RW: A question for Kevin on the Calibrate Ventures side. What was it about GrayMatter’s approach that stood out to you, in terms of investing in the company?

Dunlap: For us, it was really two-fold. It was the team, and the technology is really at a point where it can solve real needs for manufacturers. It’s that perfect mix of technology and experience, especially at the early stage.
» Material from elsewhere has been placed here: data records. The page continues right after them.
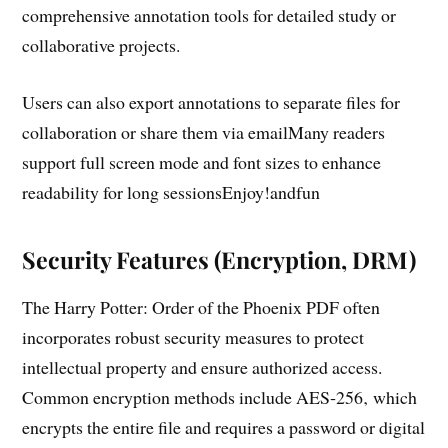
comprehensive annotation tools for detailed study or
collaborative projects.
Users can also export annotations to separate files for
collaboration or share them via emailMany readers
support full screen mode and font sizes to enhance
readability for long sessionsEnjoy!andfun
Security Features (Encryption‚ DRM)
The Harry Potter: Order of the Phoenix PDF often
incorporates robust security measures to protect
intellectual property and ensure authorized access.
Common encryption methods include AES‑256‚ which
encrypts the entire file and requires a password or digital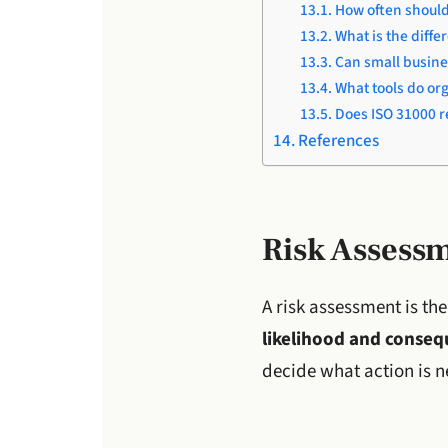
How often should
What is the diff
Can small busine
What tools do or
Does ISO 31000 re
References
Risk Assess
A risk assessment is th
likelihood and consequ
decide what action is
We’re also investors in a number of robotics companies, and we’re seeing the labor shortages and wage increases that are happening in lots of industries, and it’s definitely happening here. You see industries where people just aren’t showing up for work anymore, maybe they get paid more down the street, or they’ve decided they’d rather do something else with their lives, and companies can’t find labor. This application also is that dirty, dangerous and dull job that robotics can solve. So we can take these workers and upcycle them within an organization, and have them do other things that add more value within the business. We also know that material removal and advanced manufacturing is the next place that builders and manufacturers are focusing their efforts. That’s great for companies like GrayMatter, because they really want to work with us – they know that this is the next application for them to move a lot of robot arms.

This technology, five years ago, wouldn’t have worked, but the robot arms are much more advanced – even the cobots that are coming out now are much more advanced from a payload perspective, sensing, feedback, and computer vision is much cheaper and at a better scale. It feels like for us that this is the perfect combination coming together.